Scientists have stated that dinosaurs, who were reptiles, exhibited mating behavior that was more similar to modern birds.
Scientists from the University of Colorado Denver have found evidence of more than 50 dinosaur scrapes, in fossils obtained across two National Conservation Areas near Delta, Colorado. They believe that these nest scrape displays, were done by males of the species to show off their ability to provide by digging up pseudo nests for potential partners. Similar scrap ceremonies are observed in birds, when they are trying to attract potential mates.

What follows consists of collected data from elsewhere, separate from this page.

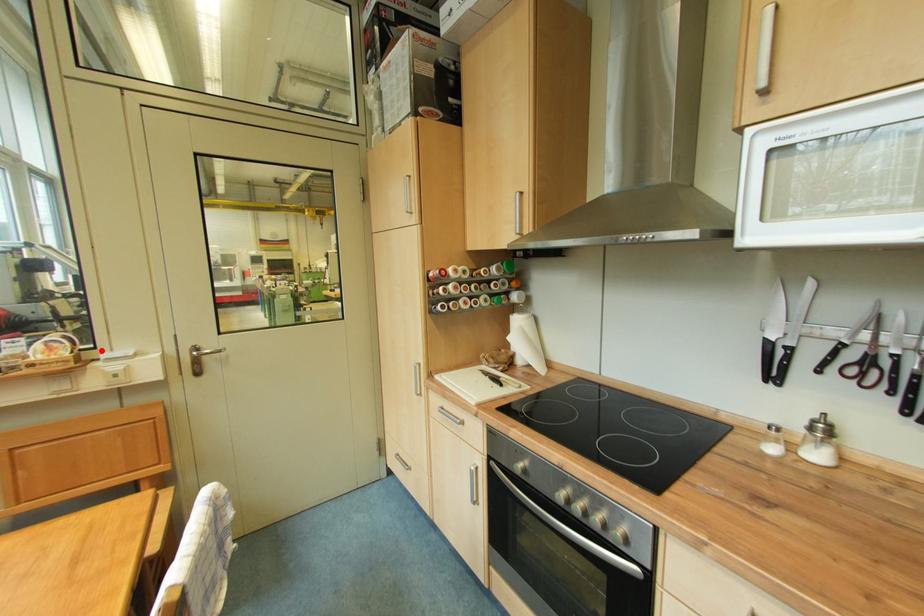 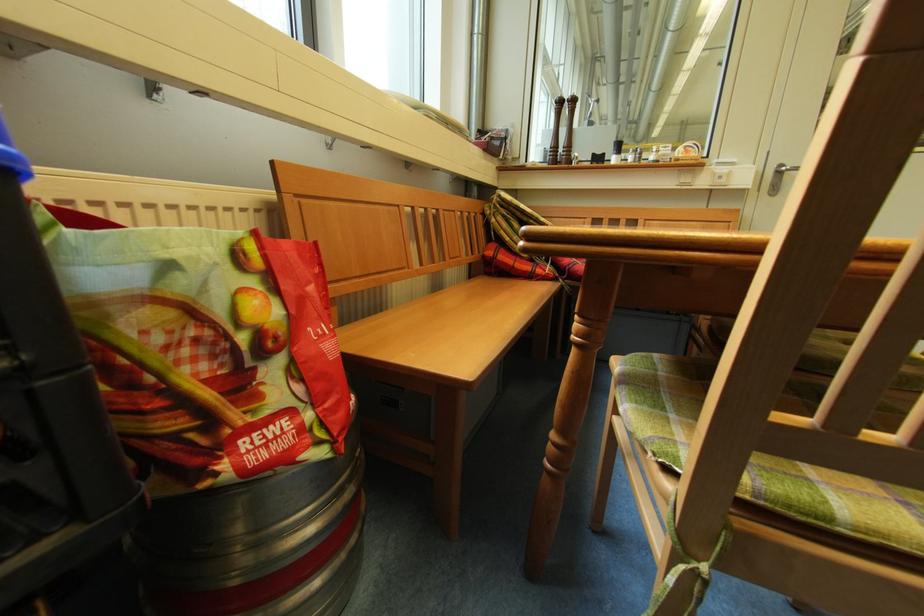 In the second image, find the point that corresponds to the highlighted location in the first image.

(714, 160) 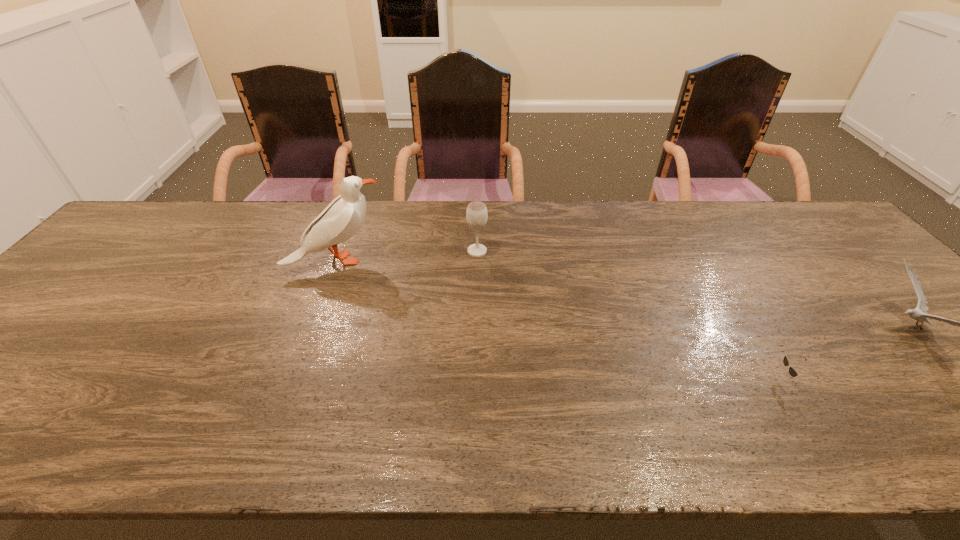 Find the location of a particular element. This screenshot has height=540, width=960. free spot located in front of the lenses of the second object from right to left is located at coordinates (737, 379).

At what (x,y) coordinates should I click in order to perform the action: click on gull situated at the far edge. Please return your answer as a coordinate pair (x, y). Looking at the image, I should click on (343, 217).

Identify the location of wineglass positioned at the far edge. The height and width of the screenshot is (540, 960). (476, 214).

Image resolution: width=960 pixels, height=540 pixels. In the image, there is a desktop. Find the location of `vacant space at the far edge`. vacant space at the far edge is located at coordinates (399, 204).

The image size is (960, 540). I want to click on vacant space at the near edge of the desktop, so click(622, 424).

Locate an element on the screen. unoccupied area between the taller gull and the second object from left to right is located at coordinates (407, 256).

Identify the location of free space between the second tallest object and the shortest object. (635, 315).

Image resolution: width=960 pixels, height=540 pixels. Find the location of `vacant area that lies between the wineglass and the farther gull`. vacant area that lies between the wineglass and the farther gull is located at coordinates pyautogui.click(x=407, y=256).

Where is `vacant area that lies between the third object from left to right and the wineglass`? Image resolution: width=960 pixels, height=540 pixels. vacant area that lies between the third object from left to right and the wineglass is located at coordinates tap(635, 315).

Professor Martin Lockley, a paleontologist at the University of Colorado Denver, and the lead author of the study, said, “These are the first sites with evidence of dinosaur mating display rituals ever discovered, and the first physical evidence of courtship behavior. These huge scrape displays fill in a missing gap in our understanding of dinosaur behavior.”
According to the scientists these scraps are in variable sizes. The largest of the sites had about 60 scrapes on one sandstone surface that was roughly 50 meters long and 15 meters wide. The scientists believe that they were likely nest scrape displays, when the males would dig deeply into the dirt to show off their nest-making abilities.
“The size, depth and distribution of these scrapes are variable. However, most typically consist of parallel double troughs, comprised of multiple scrapes separated by a raised central ridge. A few show complete outlines of three-toed theropod tracks, and some show thin aprons of excavated sediment aligned with the long axis of the scrapes,” added Lockley.
The scientists created 3D images of the scrapes by layering photographs and then made rubber moulds and fiberglass copies. They added that this behavior is common in mammals and birds so, until now, scientists could only speculate about dinosaur mating rituals and assume any similarities. Atlantic puffins and Ostriches are thought to leave similar tracks, although they typically nest in the scrapes, leaving little trace of the original markings.